I'm glad you think I'm reasonable; I'm not *feeling* reasonable
right now. :)
Hey, you have put up with reading several of my endless posts now, and
have answered them politely, and considerately, and indeed showing
you've read them all - and you haven't blown up. I consider that
*extremely* reasonable on your part, given that I know how you dislike
any post of mine longer than a few paragraphs. %^)
And if you survive this one, we may be at the point of agreement.
The point is that defining the current state *should* be
relatively easy to get agreement on, ideally a 100% consensus.
Certainly, but who is going to do the work? *No-one* wants to do
what you're describing.
What you've said and what others have said makes me think that there is
a solution. Here, off the top of my head ... (sorry about length, of
course)
BYFY has no fixed membership. It consists of you and whoever else is
helping at the moment. It is a concept and a function rather than an
organization. At some later time post-baseline we can constitute a
Lojban Academy if the community wants one, with fixed membership. How
people perform *now* should be considered part of the qualification for
membership *then*.
There seems to be a group of relative newcomers that would be happy to
copy and/or paraphrase the CLL materials (which are now online, right?)
and the cmavo list, on each cmavo onto the web page definitions. That
is the most basic step. Some can comb through the wiki and even the
lojban list archives and find where people have raised issues about that
cmavo. I think that treating the problem more like contributing to a
wiki page on each individual word will get us pretty close to a
description of the status quo without any actual decisions needing to be
made.
You don't have to do any boring grunt work. Newcomers to the language
will do what you find boring, but it will probably be helpful for them
in learning, and we can perhaps use that to sell them on contributing.
And the issues THEY raise are the ones that really need answering,
although I'm sure xorxes will have his fepni remei to throw in.
This was done in the last day for one word by two people and xorxes
partially on the page and partially on the list.
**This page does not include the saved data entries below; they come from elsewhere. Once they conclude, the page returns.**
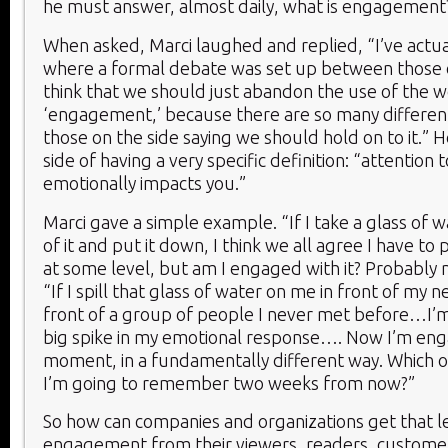
he must answer, almost daily, what is engagement
When asked, Marci laughed and replied, “I’ve actua
where a formal debate was set up between those o
think that we should just abandon the use of the 
‘engagement,’ because there are so many different
those on the side saying we should hold on to it.” H
side of having a very specific definition: “attention
emotionally impacts you.”
Marci gave a simple example. “If I take a glass of w
of it and put it down, I think we all agree I have to p
at some level, but am I engaged with it? Probably n
“If I spill that glass of water on me in front of my 
front of a group of people I never met before…I’m
big spike in my emotional response…. Now I’m eng
moment, in a fundamentally different way. Which o
I’m going to remember two weeks from now?”
So how can companies and organizations get that l
engagement from their viewers, readers, custome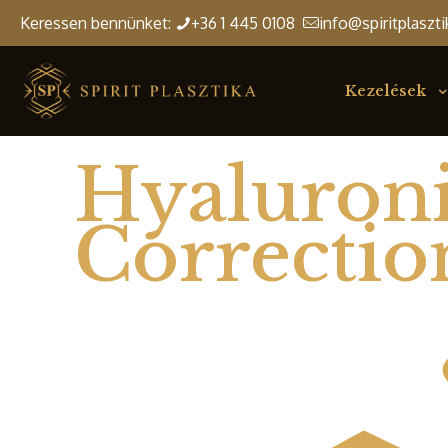
Keressen bennünket:
+36 1 445 0108
info@spiritplaszti
Kezelések
Hyaluroni
Correctio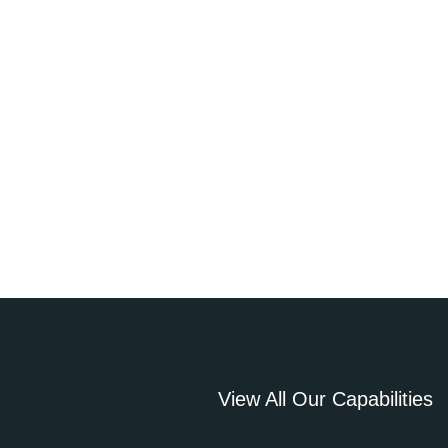
View All Our Capabilities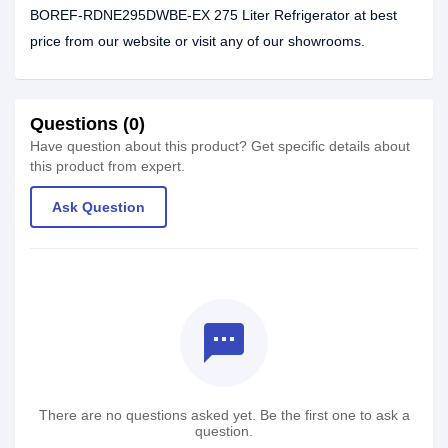
BOREF-RDNE295DWBE-EX 275 Liter Refrigerator at best
price from our website or visit any of our showrooms.
Questions (0)
Have question about this product? Get specific details about
this product from expert.
Ask Question
textsms
There are no questions asked yet. Be the first one to ask a
question.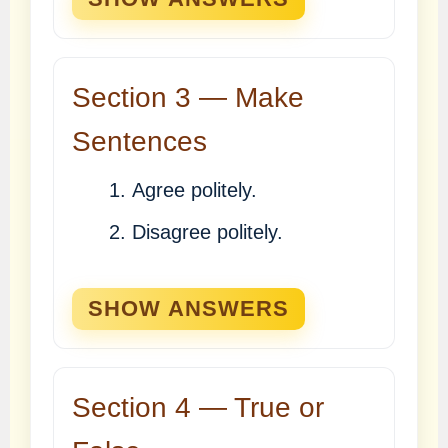
Section 3 — Make
Sentences
Agree politely.
Disagree politely.
SHOW ANSWERS
Section 4 — True or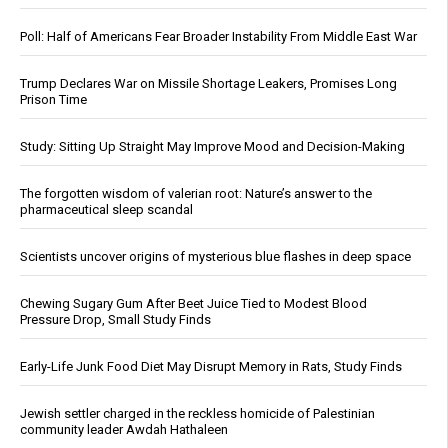
Poll: Half of Americans Fear Broader Instability From Middle East War
Trump Declares War on Missile Shortage Leakers, Promises Long
Prison Time
Study: Sitting Up Straight May Improve Mood and Decision-Making
The forgotten wisdom of valerian root: Nature’s answer to the
pharmaceutical sleep scandal
Scientists uncover origins of mysterious blue flashes in deep space
Chewing Sugary Gum After Beet Juice Tied to Modest Blood
Pressure Drop, Small Study Finds
Early-Life Junk Food Diet May Disrupt Memory in Rats, Study Finds
Jewish settler charged in the reckless homicide of Palestinian
community leader Awdah Hathaleen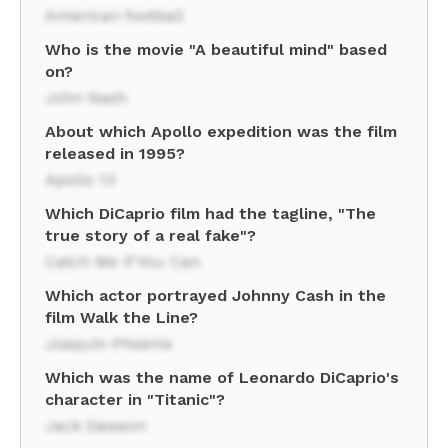
American football
Who is the movie "A beautiful mind" based
on?
John Nash
About which Apollo expedition was the film
released in 1995?
Apollo 13
Which DiCaprio film had the tagline, "The
true story of a real fake"?
Catch Me If You Can
Which actor portrayed Johnny Cash in the
film Walk the Line?
Joaquin Phoenix
Which was the name of Leonardo DiCaprio's
character in "Titanic"?
Jack Dawson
If they were doing it
on the wiki page, that word might be well on the way to being done. At
some point a "shepherd" would have to go through and smooth things out,
and maybe the set of issues to be decided goes into a "trouble report
bin" to be dealt with. But with luck shepherding wouldn't be a very
onerous job, and maybe more editorial than technical.
And by all means make use of Matt's idea for a funny hat or a merit
badge (an LLG-paid CafePress T-shirt, with appropriate design, for
someone who contributes a certain number of definitions seems like a
winner to me. I don't know much about hats %^) Maybe a
Robin-autographed LS-book containing the set of byfy definitions when
done would be a *real* unique prize, especially as a prequel of the
dictionary. If we can spend hundreds of dollars to bring people to
LogFest, I'll support spending more to promote byfy work (but not
actually paying people to do work - the business aspects of "employees"
would drive us all mad).
Someone far more competent than I am at wiki-work can try to coordinate
all this activity, point out definitions that are ignored, and maybe do
some of the page smoothing.
The point is that these are tasks many in the community know how to do,
whether they are "skilled Lojbanists" or not. And we've reduced the
individual task size to chunks that people can do in an hour or less as
they have time.
I don't know if it will get everything done as quickly as you want, but
I think it will get things moving forward again without taking too much
on your part (or mine).
(There is more to this, below, when you ask a related question).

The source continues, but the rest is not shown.